Blogger Jack Veasey said...

Congratulations. The music is very powerful -- I can see how it would perfectly suit the film.

I've never seen a silent film with improvised music, but I have seen the 1925 Phantom Of The Opera with an organist playing the original score live. It was pretty effective -- though the location had a lot to do with how atmospheric it was. It was an old, very ornate theater where the pipe organ rises up out of the floor,
and the dome ceiling has twinkling "star" bulbs in it, and moving clouds projected on it, once the lights go down. Kitschy, but it works well with old films. The theater is in Hershey PA.

I wish I could see a silent film there with you guys playing! Improvised music responding to the images as you see them seems like a way more effective approach. I find myself imagining what you could do with Metropolis or Nosferatu.

I'm glad to hear that your surgery wasn't an obstacle. I know what it's like to perform when you're recuperating from something (I'm a singer, among other things).

1:40 PM  
Blogger Art Durkee said...

Hi, Jack, and thanks.

This same group did the same thing for "Nosferatu" last Halloween, and I hope to do it again. I've done a few Halloween silent film gigs, actually; it's a natural kind of film/music event for that occasion.

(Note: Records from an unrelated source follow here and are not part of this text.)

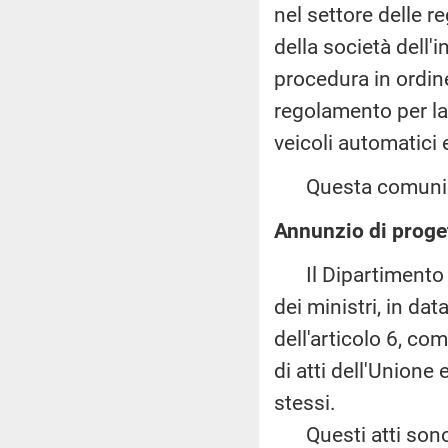
nel settore delle r
della società dell'
procedura in ordin
regolamento per la
veicoli automatici
Questa comunicaz
Annunzio di proget
Il Dipartimento pe
dei ministri, in da
dell'articolo 6, co
di atti dell'Unione
stessi.
Questi atti sono a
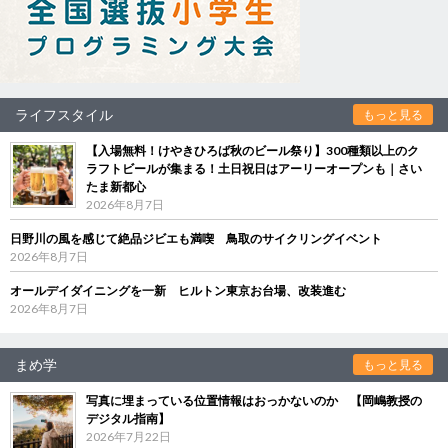
ライフスタイル
もっと見る
【入場無料！けやきひろば秋のビール祭り】300種類以上のク
ラフトビールが集まる！土日祝日はアーリーオープンも｜さい
たま新都心
2026年8月7日
日野川の風を感じて絶品ジビエも満喫 鳥取のサイクリングイベント
2026年8月7日
オールデイダイニングを一新 ヒルトン東京お台場、改装進む
2026年8月7日
まめ学
もっと見る
写真に埋まっている位置情報はおっかないのか 【岡嶋教授の
デジタル指南】
2026年7月22日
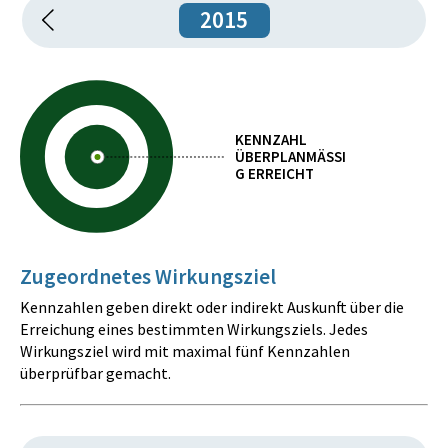
2015
KENNZAHL
ÜBERPLANMÄSSIG
ERREICHT
Zugeordnetes Wirkungsziel
Kennzahlen geben direkt oder indirekt Auskunft über die
Erreichung eines bestimmten Wirkungsziels. Jedes
Wirkungsziel wird mit maximal fünf Kennzahlen
überprüfbar gemacht.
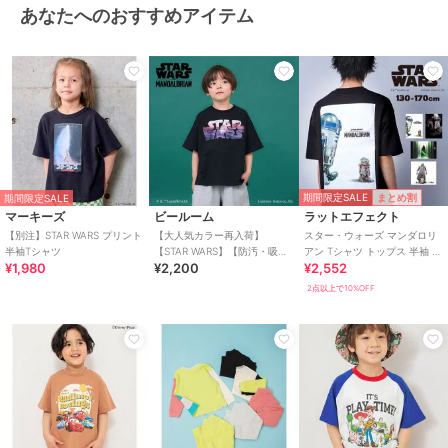
あなたへのおすすめアイテム
期間限定SALE
まとめ割
期間限定SALE
マーキーズ
ビールーム
ラットエフェクト
【別注】STAR WARS プリント
【大人気カラー再入荷】
スター・ウォーズ マンダロリ
半袖Tシャツ
【STAR WARS】【防汚・吸水
アン Tシャツ トップス 半袖 カ
¥1,980
¥2,200
¥2,552
速乾・UV】【カイテキ天竺】
ットソー
ロゴプリントBI
2点以上で10%OFF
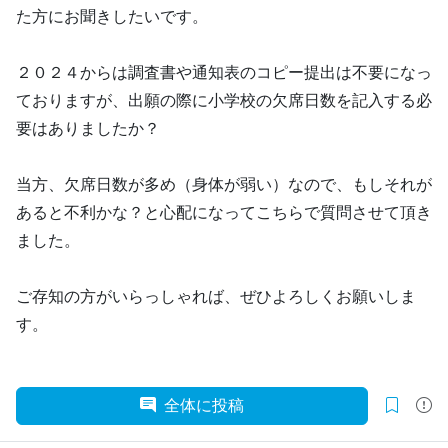
た方にお聞きしたいです。
２０２４からは調査書や通知表のコピー提出は不要になっ
ておりますが、出願の際に小学校の欠席日数を記入する必
要はありましたか？
当方、欠席日数が多め（身体が弱い）なので、もしそれが
あると不利かな？と心配になってこちらで質問させて頂き
ました。
ご存知の方がいらっしゃれば、ぜひよろしくお願いしま
す。
全体に投稿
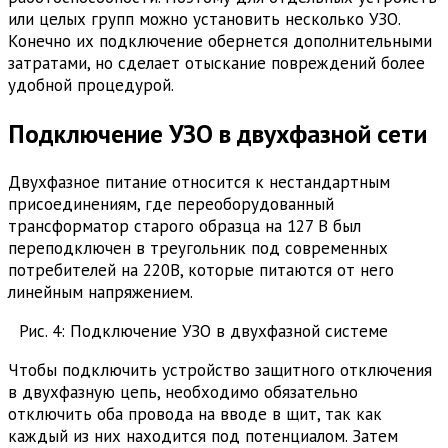
или целых групп можно установить несколько УЗО.
Конечно их подключение обернется дополнительными
затратами, но сделает отыскание повреждений более
удобной процедурой.
Подключение УЗО в двухфазной сети
Двухфазное питание относится к нестандартным
присоединениям, где переоборудованный
трансформатор старого образца на 127 В был
переподключен в треугольник под современных
потребителей на 220В, которые питаются от него
линейным напряжением.
Рис. 4: Подключение УЗО в двухфазной системе
Чтобы подключить устройство защитного отключения
в двухфазную цепь, необходимо обязательно
отключить оба провода на вводе в щит, так как
каждый из них находится под потенциалом. Затем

Regarding the restoration and rediscovery of original scores, I agree, atmosphere makes a huge difference. The problem is, though, the music they thought was moody and frightening and scary and spooky a century ago, we nowadays just find . . . quaint. That's not to say it's not good—but it IS of its time. The original intent stated by some silent film directors, that I've read about, is that they actually did want live music for their films, but they wanted the music not to be a fixed score played the same way every time, but to change with time. That would keep the experience fresh for the audience even for repeated viewings. There needed to be room for musical interpretation, and to respond directly to the images on the screen.

Which is what we do: respond directly to the action, the plot, the characters, and the images as they go by.

2:57 PM  
Blogger Danish dog said...

'compliment', not 'complement',
but my compliments all the same.

3:24 PM  
Blogger Glenn Ingersoll said...

I remember seeing Cabinet at the rep theater here in Berkeley, a theater that is no more. I don't remember the plot but I do have striking images stuck in my head - and the music snippets sound right.

12:06 AM  
Blogger Art Durkee said...

Thanks.

The images are really some of the best aspects of this movie. That's really what lingers for me, too.

I think we did manage to capture the mood, or feel, of the film, especially in responding to those images.

12:16 AM  
Blogger Jim Murdoch said...

Our cockatiel was particularly impressed with the saxophonist in the first excerpt but got bored during the second part and sat there in stony silence. What can I say? Everyone’s a critic.

4:53 AM  
Blogger Art Durkee said...

Duet for Cockatiel and Saxophone. From one who honks to another who honks. Sounds like a winning combo to me.

8:01 PM  
Blogger Knits with Penguins said...

"The Cabinet of Dr. Caligari" is one of my favorite Conrad Veidt films. I wish that I could have been there, to hear your accompaniment. Color me a lovely shade of Jealousy Green. Glad to hear things are going well, my friend.
ETA: Gotta giggle about this...my verification word is "coogi".
(Snicker........"coogi"......snicker)

2:58 AM  
Blogger Art Durkee said...

Wish you'd been there, too. It would be even more fun. I did manage to record the music we did, though, so I'll be editing that down at some point. I'll let you know.